EU-hof: elektrische fiets is geen motorvoertuig
Elektrische fietsen hebben de afgelopen jaren snel terrein gewonnen op de openbare weg, maar er bestaat soms nog verwarring over hun juridische status. Dit werd duidelijk na een tragisch verkeersongeval in het Belgische Brugge. Hierbij werd de bestuurder van een elektrische fiets aangereden door een auto, raakte ernstig gewond en overleed later in het ziekenhuis. Verzekeraars waren het oneens over wie verantwoordelijk was voor de schade, en de zaak belandde uiteindelijk bij het Europees Hof van Justitie.

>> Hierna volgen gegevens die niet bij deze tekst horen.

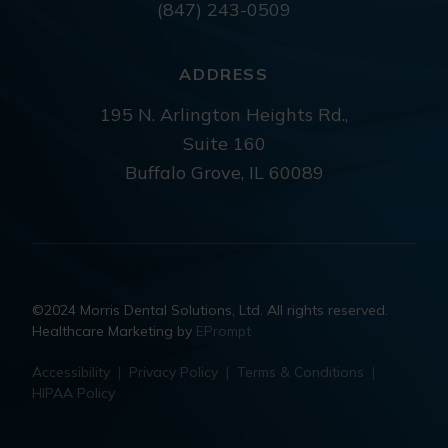
(847) 243-0509
ADDRESS
195 N. Arlington Heights Rd.,
Suite 160
Buffalo Grove, IL 60089
©2024 Morris Dental Solutions, Ltd. All rights reserved.
Healthcare Marketing by
EPrompt
Accessibility
|
Privacy Policy
|
Terms & Conditions
|
HIPAA Policy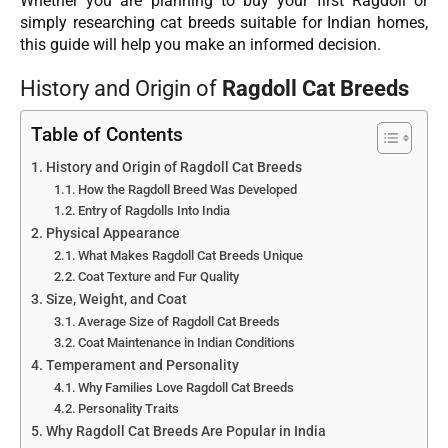
Whether you are planning to buy your first Ragdoll or
simply researching cat breeds suitable for Indian homes,
this guide will help you make an informed decision.
History and Origin of
Ragdoll Cat Breeds
Table of Contents
History and Origin of Ragdoll Cat Breeds
How the Ragdoll Breed Was Developed
Entry of Ragdolls Into India
Physical Appearance
What Makes Ragdoll Cat Breeds Unique
Coat Texture and Fur Quality
Size, Weight, and Coat
Average Size of Ragdoll Cat Breeds
Coat Maintenance in Indian Conditions
Temperament and Personality
Why Families Love Ragdoll Cat Breeds
Personality Traits
Why Ragdoll Cat Breeds Are Popular in India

De hoogste Europese rechter constateert dat een elektrische fiets met trapondersteuning afhankelijk is van menselijke spierkracht om in beweging te komen. Dit onderscheidt de fiets van motorvoertuigen, die uitsluitend mechanisch worden aangedreven. Het hof in Luxemburg benadrukt dat degenen die betrokken zijn bij een botsing met een elektrische fiets doorgaans veel minder letsel en schade oplopen dan bij een confrontatie met een auto, motorfiets of vrachtwagen. Daarom zijn elektrische fietsers niet verplicht om een motorrijtuigenverzekering af te sluiten.
In Nederland worden elektrische fietsen die een maximale snelheid van 25 kilometer per uur bereiken beschouwd als zwakke verkeersdeelnemers. Fietsen die sneller gaan, worden beschouwd als snorfietsen en vallen daarmee onder de categorie motorvoertuigen.